The Office of Personnel Management (OPM) recently published its 255-page final rule implementing Schedule Policy/Career. Much of the rule’s legal reasoning and policy justification closely tracks the proposed rule, but there is much to criticize:
- 94 percent of the 40,500 comments opposed the regulation, yet the agency adopted the rule in substantially similar form.
- The OPM misrepresents a large body of social science research and dismisses comments from social scientists who sought to correct the record.
- The OPM claims that President Trump possesses no animus toward them and, in fact, has “praised and lauded Federal employees as a whole, including in public proclamations.”
- The OPM concludes that fears that “the President will fire Schedule Policy/Career employees regardless of performance or conduct as he supposedly did to probationary employees” are “misplaced.” Yet the president has retaliated against federal employees for their familial relationships and “insufficient loyalty.”
One could devote their entire career to evaluating each empirical claim advanced by the OPM, its characterization of history, and its representation of law. That task will necessarily be undertaken by attorneys and interested parties in the inevitable litigation. Don Moynihan has taken the first stab at surveying some of the most glaring problems.
Lurking within the final rule, however, is a constitutional theory about the degree of control the president can exercise over the federal workforce. The rule stops short of asserting that tenure protections are unconstitutional across the entire federal workforce, but its text reveals how far the Trump administration believes unitary executive theory extends. If accepted, that theory would upend nearly 150 years of civil service law and Supreme Court precedent.

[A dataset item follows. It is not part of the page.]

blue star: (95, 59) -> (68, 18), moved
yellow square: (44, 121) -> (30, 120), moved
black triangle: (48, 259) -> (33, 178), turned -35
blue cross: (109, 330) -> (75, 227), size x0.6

The Constitution and the Civil Service
The Constitution is silent on the selection and removal of federal employees. The Necessary and Proper Clause of Article I provides that Congress will “make all Laws which shall be necessary and proper carrying into Execution” of the Constitution and the laws enacted by Congress. The Appointment Clause of Article II authorizes the president to appoint principal officers with the advice and consent of the Senate. It further permits Congress to vest the appointment of inferior officers “in the President alone, in the Courts of Law, or in the Heads of Departments.” No provision discusses what the Supreme Court has called “mere employees.” Competing academic theories explain how these clauses should be read as conferring authority to structure the civil service on either Congress or the president.

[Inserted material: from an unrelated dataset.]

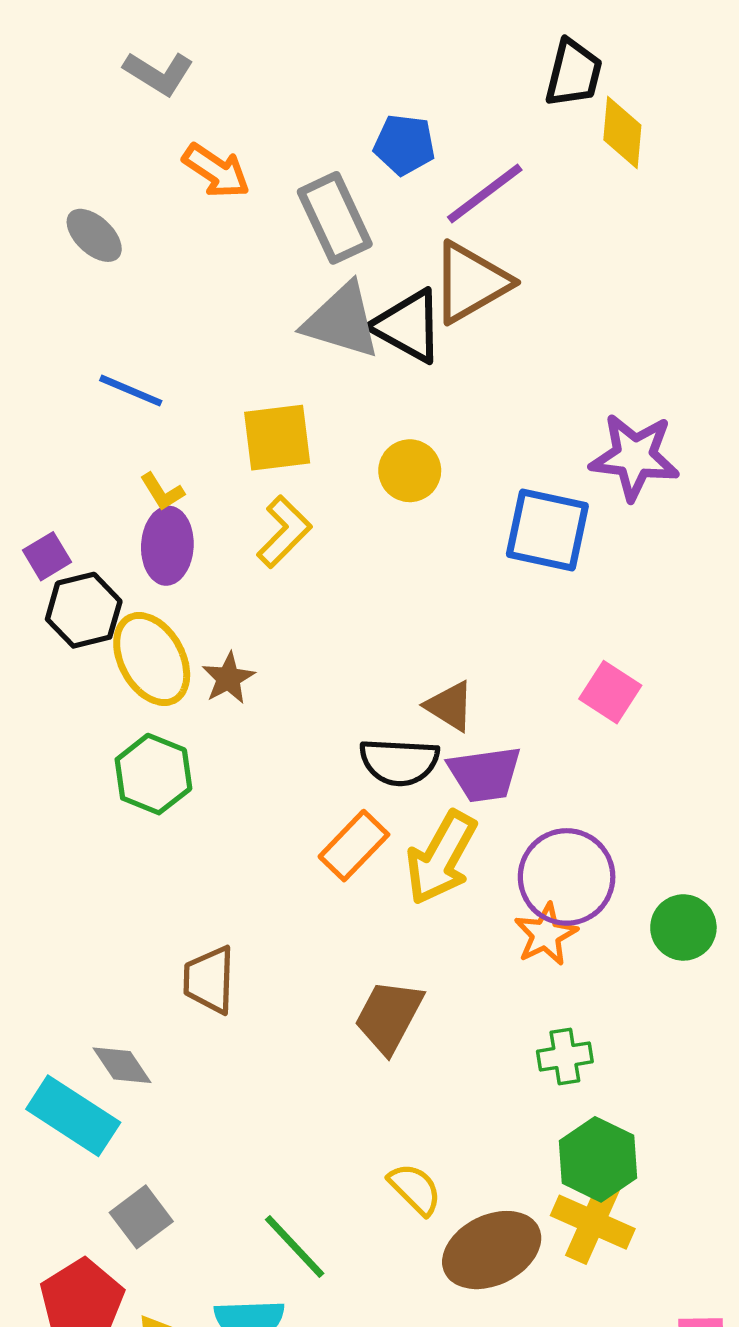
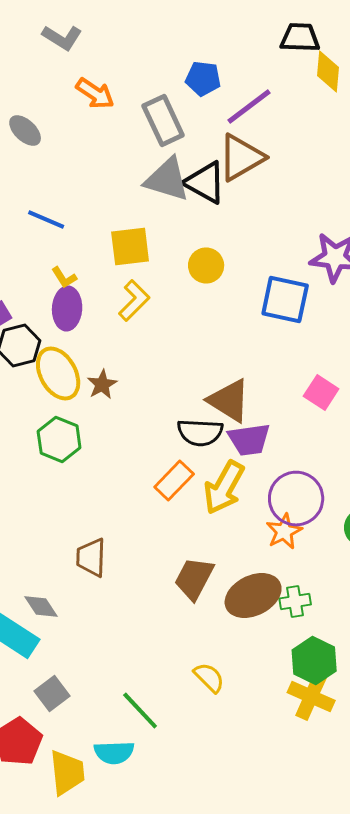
black trapezoid: (574, 73) -> (300, 38), turned -102
brown triangle: (450, 706) -> (229, 400), size x1.5
brown ellipse: (492, 1250) -> (253, 596), moved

The civil service has developed within an ecosystem of Supreme Court precedent that affirms tenure for inferior officers and employees. The Supreme Court has long described the power to remove as incident to the power to appoint. In United States v. Perkins, the Court explained that “when Congress, by law, vests the appointment of inferior officers in the heads of Departments it may limit and restrict the power of removal as it deems best for the public interest.” Although subsequent decisions have expanded the president’s authority to remove principal officers, the Court has continued to cite Perkins for the proposition that Congress may impose removal restrictions on inferior officers and employees.
Additional foundations for tenure have emerged from the Supreme Court’s precedent on the constitutional rights of public employees. In Cleveland Board of Education v. Loudermill, the Supreme Court held that public employees who enjoy tenure are entitled to a pretermination hearing under the Due Process Clause. In Rutan v. Republican Party of Illinois, the Supreme Court held that the First Amendment prohibited public employers from discriminating based on partisanship except for “those jobs for the performance of which party affiliation is an ‘appropriate requirement.’” The holdings of Loudermill and Rutan share similarities with the Civil Service Reform Act’s (CSRA’s) merit system principles, its prohibited personnel practices, and the procedures that govern the removal of career employees.

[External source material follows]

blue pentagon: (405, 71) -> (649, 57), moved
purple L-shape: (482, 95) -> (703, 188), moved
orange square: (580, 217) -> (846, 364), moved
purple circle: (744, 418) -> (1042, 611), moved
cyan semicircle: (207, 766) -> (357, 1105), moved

Chief Justice John Roberts, however, opened a potential path for the Trump administration to challenge the constitutionality of certain civil service positions in Seila Law LLC v. Consumer Financial Protection Bureau. Writing for the Court, Roberts characterized the Supreme Court’s precedent as recognizing an exception to the president’s removal power only for “inferior officers with limited duties and policymaking or administrative authority.” This characterization derives from Morrison v. Olson, which upheld removal protections for the independent counsel. Although Morrison described the independent counsel as “lacking policymaking or significant administrative authority,” the office nonetheless exercised “full and independent authority to exercise all investigative and prosecutorial functions and powers of the Department of Justice.” The Supreme Court has not addressed whether Roberts’s dicta should be understood as narrowing Perkins and Morrison. Nor has it explained which positions actually exercise “policymaking or administrative authority.”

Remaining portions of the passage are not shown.